- [WHAT THE EXERCISE ASKS]: Using the entries that follow, count the lines containing the word "administrateur" and give that number by itself.
──────── SOURCE MATERIAL
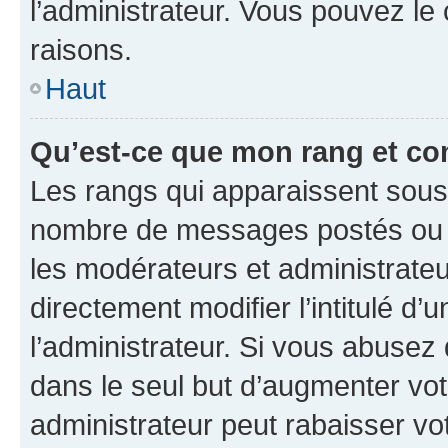
l’administrateur. Vous pouvez le
raisons.
Haut
Qu’est-ce que mon rang et co
Les rangs qui apparaissent sous l
nombre de messages postés ou ide
les modérateurs et administrate
directement modifier l’intitulé d’
l’administrateur. Si vous abuse
dans le seul but d’augmenter vo
administrateur peut rabaisser v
────────────────
- [YOUR RESPONSE]: 3